AWS Lambda Go Programming Model

You write code for your Lambda function in one of the languages AWS Lambda supports. Regardless of the language you choose, there is a common pattern to writing code for a Lambda function that includes the following core concepts:

  • Handler – Handler is the function AWS Lambda calls to start execution of your Lambda function. Your handler should process incoming event data and may invoke any other functions/methods in your code.

  • The context object – AWS Lambda also passes a context object to the handler function, which lets you retrieve metadata such as the execution time remaining before AWS Lambda terminates your Lambda function.

  • Logging – Your Lambda function can contain logging statements. AWS Lambda writes these logs to CloudWatch Logs.

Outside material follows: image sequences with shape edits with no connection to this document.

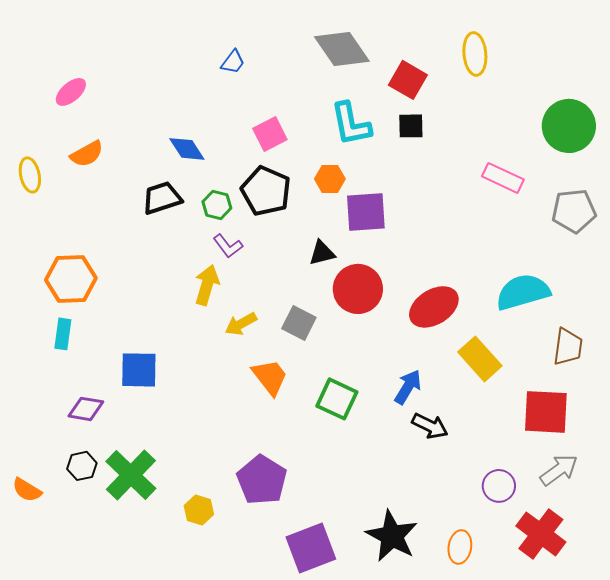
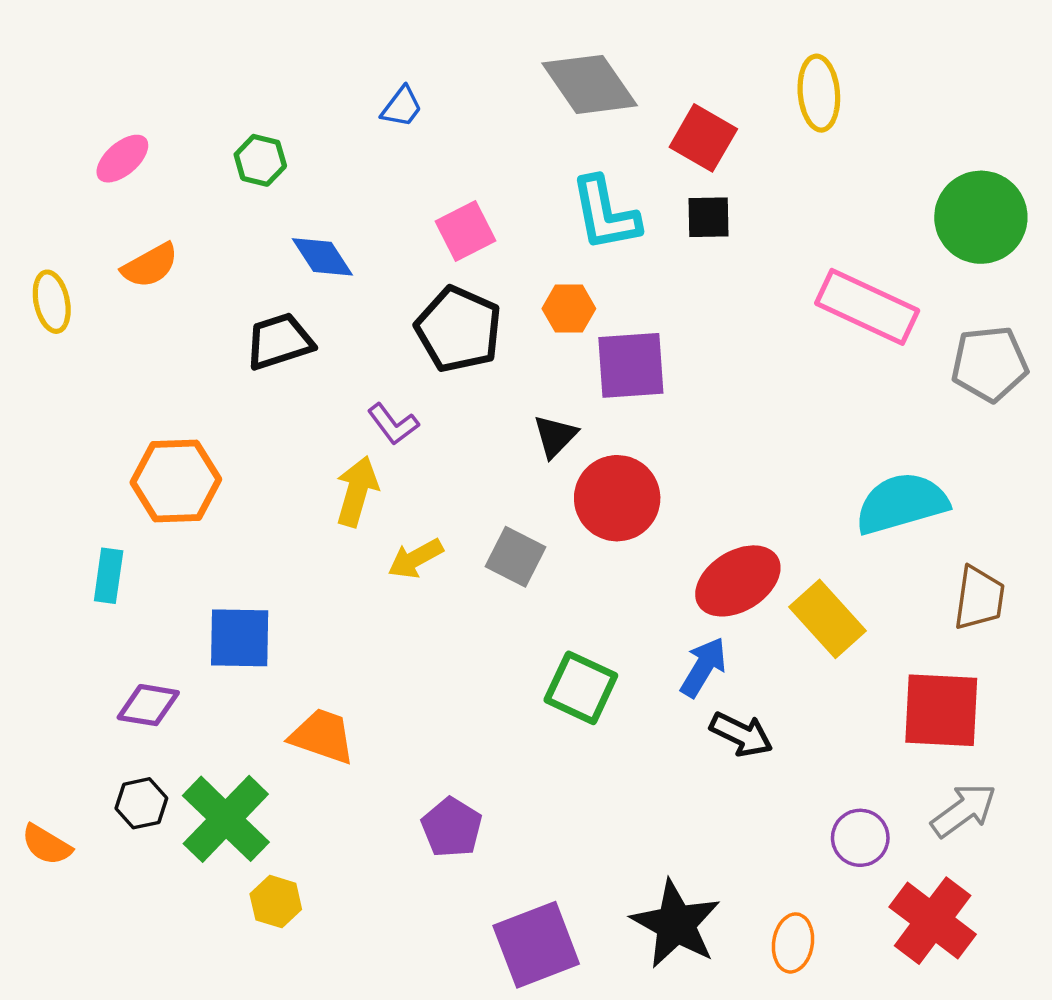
pink rectangle: (503, 178) -> (867, 307), size x1.4
green hexagon: (217, 205) -> (260, 160), moved
black triangle: (322, 253) -> (555, 436), turned -32
orange hexagon: (71, 279) -> (176, 481), moved
red ellipse: (434, 307) -> (738, 581), moved
orange trapezoid: (270, 377) -> (322, 736), moved, turned -33
purple pentagon: (262, 480) -> (452, 827), size x0.7
yellow hexagon: (199, 510) -> (276, 902), moved

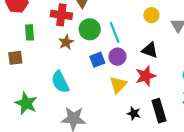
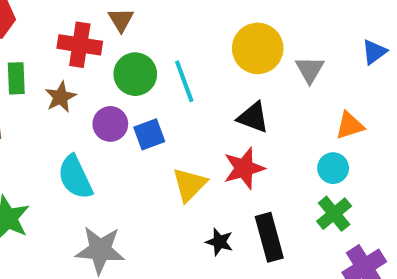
yellow circle: (151, 15) -> (258, 48), size x1.6
brown star: (66, 42) -> (61, 97), moved
purple circle: (117, 57) -> (110, 124), moved

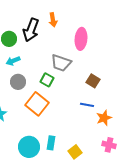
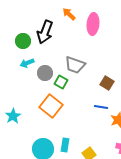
orange arrow: (53, 20) -> (69, 14), moved, turned 144
pink ellipse: (81, 39) -> (93, 24), moved
gray circle: (18, 82) -> (45, 73), moved

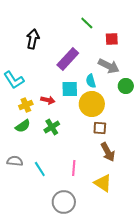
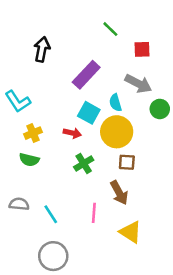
cyan square: (70, 89) -> (89, 113), turned 30
red arrow: (48, 100) -> (72, 133), moved
green semicircle: (23, 126) -> (29, 160), turned 49
green cross: (52, 127) -> (84, 163), moved
brown arrow: (108, 152) -> (119, 193), moved
gray circle: (64, 202) -> (53, 256), moved

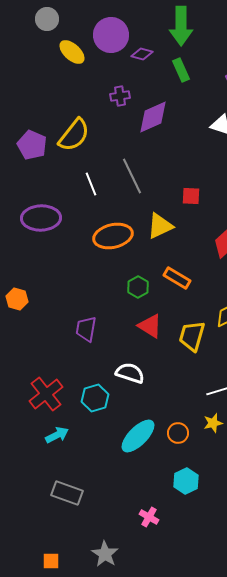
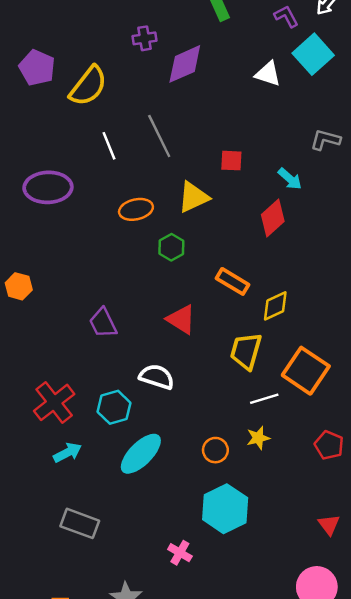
purple pentagon: (32, 145) -> (37, 68), moved
orange ellipse: (113, 236) -> (136, 209), size x0.7
orange rectangle: (177, 278) -> (232, 281), moved
green hexagon: (138, 287) -> (171, 247), moved
purple trapezoid: (86, 329) -> (103, 323), turned -36
yellow trapezoid: (192, 336) -> (246, 351), moved
cyan ellipse: (138, 436) -> (141, 454), moved
cyan hexagon: (186, 481) -> (225, 509), size x1.5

  • Exceptions – There are different ways to end a request successfully or to notify AWS Lambda an error occurred during execution. If you invoke the function synchronously, then AWS Lambda forwards the result back to the client.

Your Lambda function code must be written in a stateless style, and have no affinity with the underlying compute infrastructure. Your code should expect local file system access, child processes, and similar artifacts to be limited to the lifetime of the request.
Persistent state should be stored in Amazon S3, Amazon DynamoDB, or another cloud storage service.

Go Lambda Function

Your Go programs are compiled into a statically-linked binary, bundled up into a Lambda deployment package, and uploaded to AWS Lambda.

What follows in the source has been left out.